[Pixel coordinate grounding data]
..........
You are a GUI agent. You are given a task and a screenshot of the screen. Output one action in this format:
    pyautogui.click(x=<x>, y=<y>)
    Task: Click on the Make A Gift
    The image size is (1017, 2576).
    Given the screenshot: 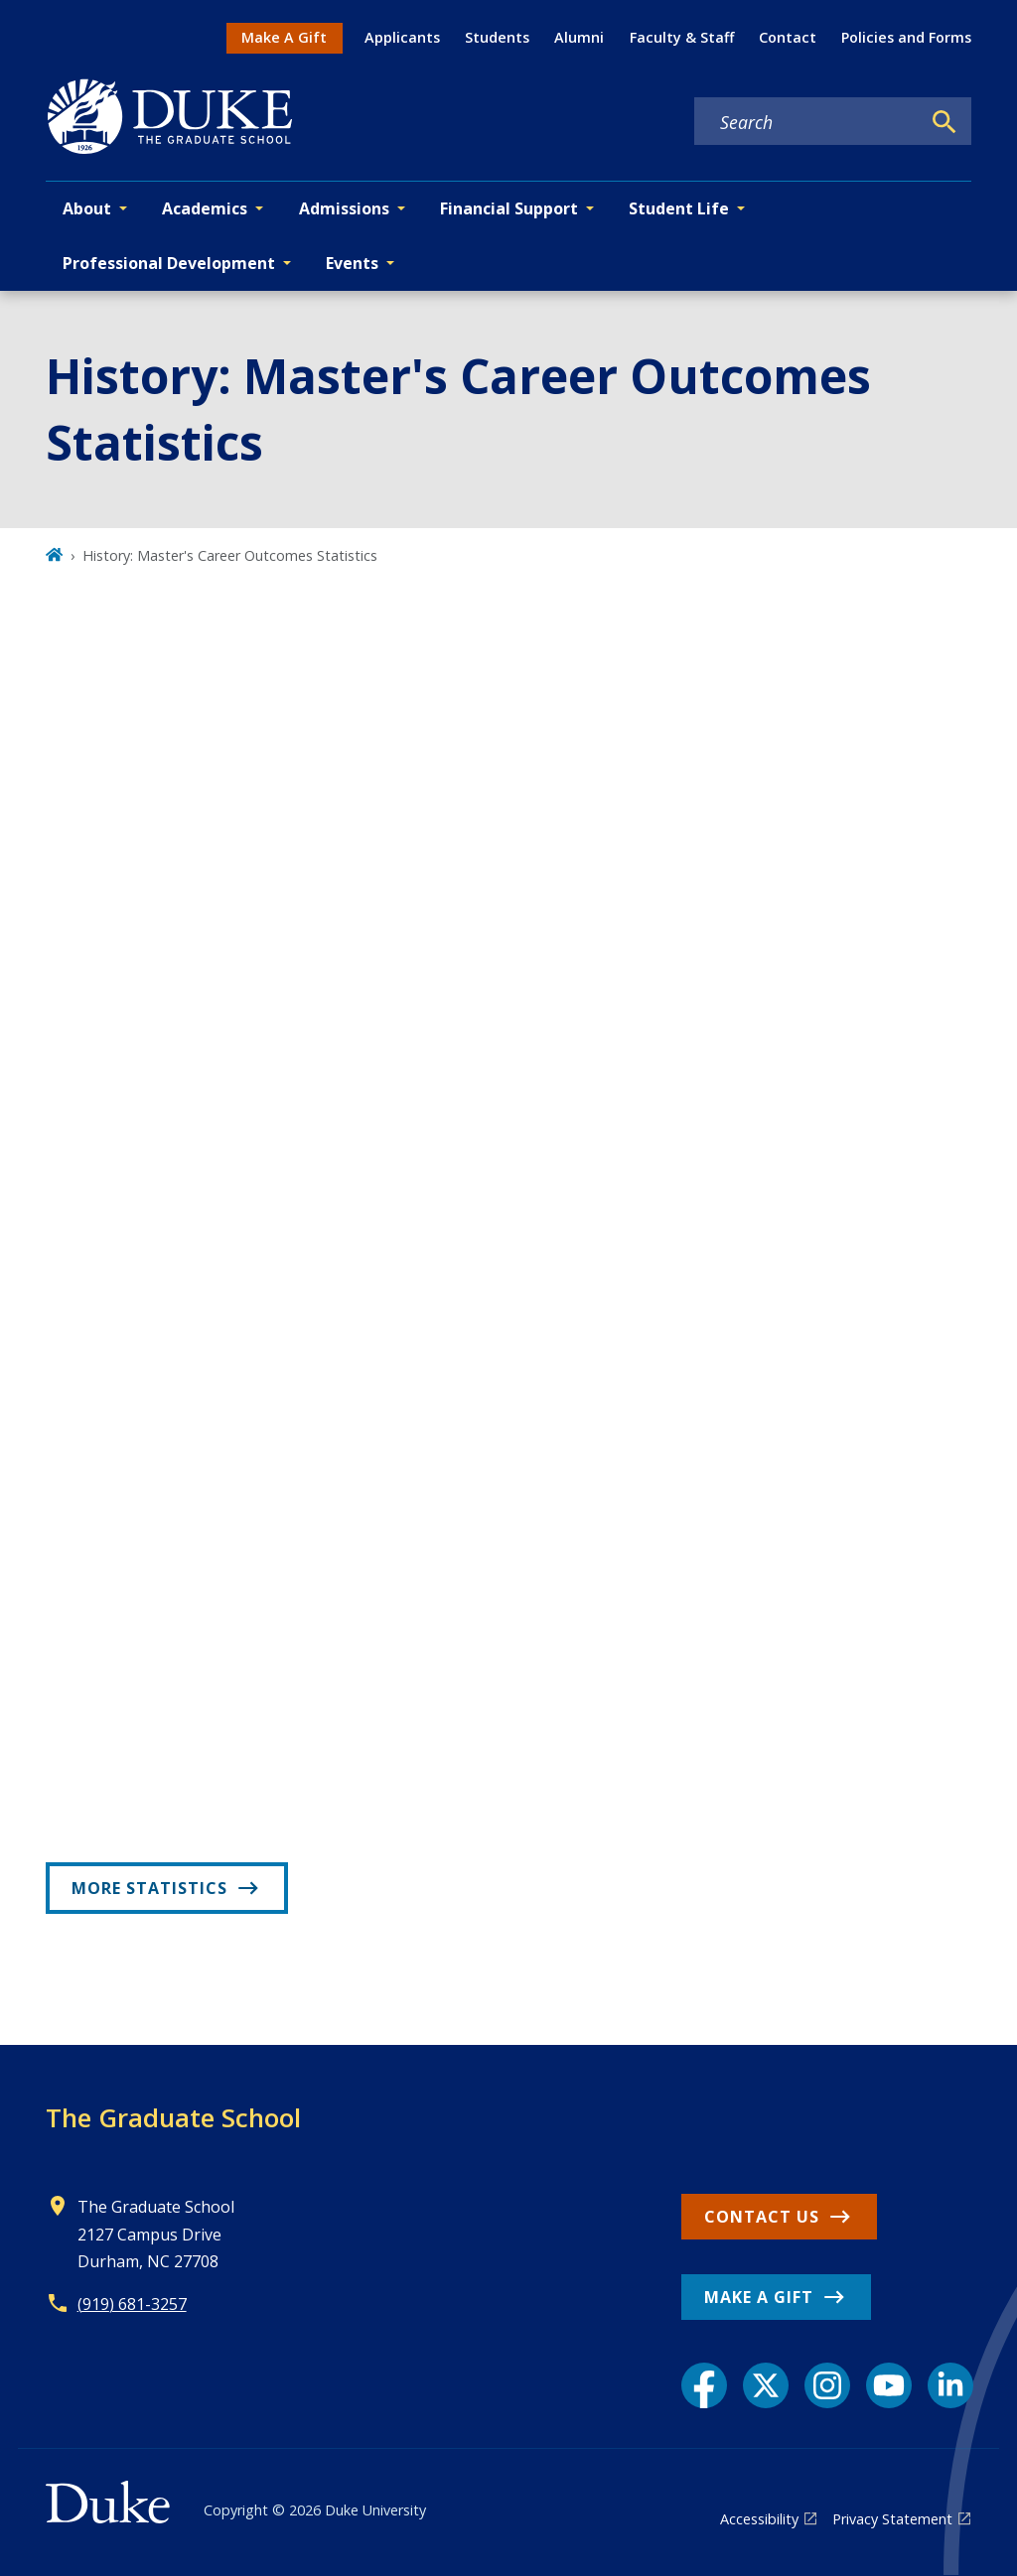 What is the action you would take?
    pyautogui.click(x=284, y=37)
..........
▶ REQUIREMENT: Return the lines above precisely as they appear, beginning at the first line and ending at the line with "The image size is (1017, 2576).", and nothing after it.

▶ YOUR SOLUTION:
You are a GUI agent. You are given a task and a screenshot of the screen. Output one action in this format:
    pyautogui.click(x=<x>, y=<y>)
    Task: Click on the Make A Gift
    The image size is (1017, 2576).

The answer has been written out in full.